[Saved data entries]
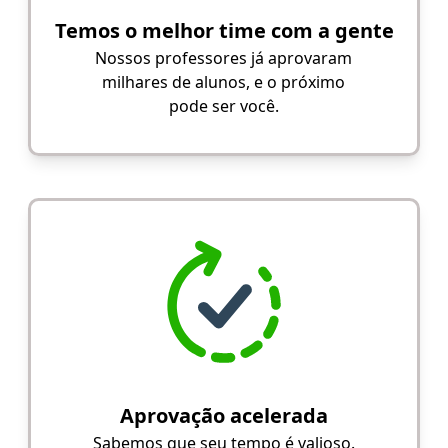
Temos o melhor time com a gente
Nossos professores já aprovaram
milhares de alunos, e o próximo
pode ser você.
Aprovação acelerada
Sabemos que seu tempo é valioso.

Directions
Only the lines from the one containing "Aprovação acelerada" through the end of the data above are wanted, both ends included; restate them word for word.

Result for this task
Aprovação acelerada
Sabemos que seu tempo é valioso.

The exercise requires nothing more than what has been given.